* [EXERCISE BRIEF]
Print the first line of the data below and every one after it, through the line containing "Pour en savoir plus", exactly as written.

* [WORKING DATA]

::::

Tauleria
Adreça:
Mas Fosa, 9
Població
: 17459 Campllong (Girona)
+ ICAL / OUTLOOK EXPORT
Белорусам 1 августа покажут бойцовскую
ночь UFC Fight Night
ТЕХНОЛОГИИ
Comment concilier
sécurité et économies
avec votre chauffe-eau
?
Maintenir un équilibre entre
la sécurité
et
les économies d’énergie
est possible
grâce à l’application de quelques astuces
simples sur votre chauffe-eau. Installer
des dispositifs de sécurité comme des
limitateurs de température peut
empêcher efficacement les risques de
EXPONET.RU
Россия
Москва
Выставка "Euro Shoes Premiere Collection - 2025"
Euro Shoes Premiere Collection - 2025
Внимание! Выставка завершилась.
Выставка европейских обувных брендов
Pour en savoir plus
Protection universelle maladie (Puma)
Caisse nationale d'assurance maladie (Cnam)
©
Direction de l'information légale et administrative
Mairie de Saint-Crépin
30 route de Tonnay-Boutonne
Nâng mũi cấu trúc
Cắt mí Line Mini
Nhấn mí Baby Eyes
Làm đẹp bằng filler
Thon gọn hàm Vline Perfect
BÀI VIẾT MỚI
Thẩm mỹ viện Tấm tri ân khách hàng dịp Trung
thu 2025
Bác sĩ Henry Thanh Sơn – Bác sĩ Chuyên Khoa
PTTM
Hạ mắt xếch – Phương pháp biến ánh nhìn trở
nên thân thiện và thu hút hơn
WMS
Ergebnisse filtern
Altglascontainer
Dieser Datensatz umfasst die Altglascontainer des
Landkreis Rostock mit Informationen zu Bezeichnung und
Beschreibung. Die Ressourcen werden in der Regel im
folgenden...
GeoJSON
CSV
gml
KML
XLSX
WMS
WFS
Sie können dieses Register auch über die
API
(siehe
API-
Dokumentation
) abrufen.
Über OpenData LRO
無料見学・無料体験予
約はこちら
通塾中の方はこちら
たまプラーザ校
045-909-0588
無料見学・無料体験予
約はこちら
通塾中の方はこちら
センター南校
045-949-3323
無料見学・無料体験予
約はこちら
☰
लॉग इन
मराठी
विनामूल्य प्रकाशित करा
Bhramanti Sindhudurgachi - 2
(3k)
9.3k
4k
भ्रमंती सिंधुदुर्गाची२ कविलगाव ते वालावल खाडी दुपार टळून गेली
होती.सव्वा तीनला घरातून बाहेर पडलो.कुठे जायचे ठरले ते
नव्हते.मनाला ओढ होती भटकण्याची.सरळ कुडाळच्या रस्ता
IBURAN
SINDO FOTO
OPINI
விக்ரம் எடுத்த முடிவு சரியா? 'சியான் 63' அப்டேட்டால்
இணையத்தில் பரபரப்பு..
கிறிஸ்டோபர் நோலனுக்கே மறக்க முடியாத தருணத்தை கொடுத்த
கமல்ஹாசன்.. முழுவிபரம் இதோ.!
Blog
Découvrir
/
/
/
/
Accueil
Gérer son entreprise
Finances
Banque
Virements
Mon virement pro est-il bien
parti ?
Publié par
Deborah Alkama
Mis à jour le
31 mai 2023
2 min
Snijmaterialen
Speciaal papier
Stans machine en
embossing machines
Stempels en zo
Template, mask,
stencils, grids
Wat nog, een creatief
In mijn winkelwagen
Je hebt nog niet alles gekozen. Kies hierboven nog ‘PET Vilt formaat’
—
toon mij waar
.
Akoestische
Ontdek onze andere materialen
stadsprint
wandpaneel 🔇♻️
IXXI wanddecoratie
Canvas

::::

* [RESPONSE]
Tauleria
Adreça:
Mas Fosa, 9
Població
: 17459 Campllong (Girona)
+ ICAL / OUTLOOK EXPORT
Белорусам 1 августа покажут бойцовскую
ночь UFC Fight Night
ТЕХНОЛОГИИ
Comment concilier
sécurité et économies
avec votre chauffe-eau
?
Maintenir un équilibre entre
la sécurité
et
les économies d’énergie
est possible
grâce à l’application de quelques astuces
simples sur votre chauffe-eau. Installer
des dispositifs de sécurité comme des
limitateurs de température peut
empêcher efficacement les risques de
EXPONET.RU
Россия
Москва
Выставка "Euro Shoes Premiere Collection - 2025"
Euro Shoes Premiere Collection - 2025
Внимание! Выставка завершилась.
Выставка европейских обувных брендов
Pour en savoir plus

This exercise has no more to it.